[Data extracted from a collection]
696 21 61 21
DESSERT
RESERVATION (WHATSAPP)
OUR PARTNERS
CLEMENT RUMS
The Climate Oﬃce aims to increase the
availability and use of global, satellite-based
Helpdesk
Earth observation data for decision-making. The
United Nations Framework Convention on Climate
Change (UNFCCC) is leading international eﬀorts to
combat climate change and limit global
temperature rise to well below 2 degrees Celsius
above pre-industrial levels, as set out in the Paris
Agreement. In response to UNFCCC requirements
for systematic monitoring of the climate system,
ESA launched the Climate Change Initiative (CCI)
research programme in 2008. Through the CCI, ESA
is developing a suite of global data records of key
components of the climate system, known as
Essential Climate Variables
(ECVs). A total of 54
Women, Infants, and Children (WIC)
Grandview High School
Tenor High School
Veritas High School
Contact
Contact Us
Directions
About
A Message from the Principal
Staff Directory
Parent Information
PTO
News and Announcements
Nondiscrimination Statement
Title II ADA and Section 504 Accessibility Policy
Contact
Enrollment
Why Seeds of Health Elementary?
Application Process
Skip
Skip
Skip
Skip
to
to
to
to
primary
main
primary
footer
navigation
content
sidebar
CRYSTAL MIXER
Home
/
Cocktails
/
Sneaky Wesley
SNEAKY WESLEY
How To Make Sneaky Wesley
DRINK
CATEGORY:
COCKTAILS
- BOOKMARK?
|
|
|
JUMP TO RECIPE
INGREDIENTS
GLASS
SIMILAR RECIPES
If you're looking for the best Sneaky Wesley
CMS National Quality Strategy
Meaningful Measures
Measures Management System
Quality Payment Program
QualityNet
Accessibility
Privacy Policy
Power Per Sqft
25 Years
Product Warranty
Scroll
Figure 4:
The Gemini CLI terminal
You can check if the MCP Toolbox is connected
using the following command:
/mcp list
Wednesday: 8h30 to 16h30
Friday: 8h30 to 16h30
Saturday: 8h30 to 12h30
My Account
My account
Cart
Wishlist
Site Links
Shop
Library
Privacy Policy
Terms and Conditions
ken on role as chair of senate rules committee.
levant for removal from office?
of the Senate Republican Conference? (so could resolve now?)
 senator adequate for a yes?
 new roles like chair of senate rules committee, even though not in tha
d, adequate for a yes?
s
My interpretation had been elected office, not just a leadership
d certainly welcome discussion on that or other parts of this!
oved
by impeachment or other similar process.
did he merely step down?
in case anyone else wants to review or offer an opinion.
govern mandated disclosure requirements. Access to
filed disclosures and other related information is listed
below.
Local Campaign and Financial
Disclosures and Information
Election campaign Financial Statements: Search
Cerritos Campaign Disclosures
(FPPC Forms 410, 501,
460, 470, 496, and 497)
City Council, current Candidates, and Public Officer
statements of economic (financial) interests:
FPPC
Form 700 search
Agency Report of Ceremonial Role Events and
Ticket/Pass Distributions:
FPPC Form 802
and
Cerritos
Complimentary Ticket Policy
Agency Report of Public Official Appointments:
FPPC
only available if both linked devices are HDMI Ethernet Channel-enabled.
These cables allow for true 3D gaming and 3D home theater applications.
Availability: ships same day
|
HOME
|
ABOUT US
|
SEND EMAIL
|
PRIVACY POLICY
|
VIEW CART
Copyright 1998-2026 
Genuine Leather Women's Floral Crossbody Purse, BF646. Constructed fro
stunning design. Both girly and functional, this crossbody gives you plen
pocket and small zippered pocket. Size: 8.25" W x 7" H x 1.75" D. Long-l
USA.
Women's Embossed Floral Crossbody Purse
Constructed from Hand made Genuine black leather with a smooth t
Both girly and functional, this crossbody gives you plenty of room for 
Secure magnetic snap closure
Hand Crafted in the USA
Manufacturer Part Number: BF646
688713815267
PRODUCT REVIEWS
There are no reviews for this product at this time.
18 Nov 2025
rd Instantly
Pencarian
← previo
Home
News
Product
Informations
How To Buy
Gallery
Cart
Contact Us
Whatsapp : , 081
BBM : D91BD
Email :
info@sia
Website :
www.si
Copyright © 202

### [Your objective]
Please filter the data down to the lines containing the word "Genuine".

### [Your solution]
Genuine Leather Women's Floral Crossbody Purse, BF646. Constructed fro
Constructed from Hand made Genuine black leather with a smooth t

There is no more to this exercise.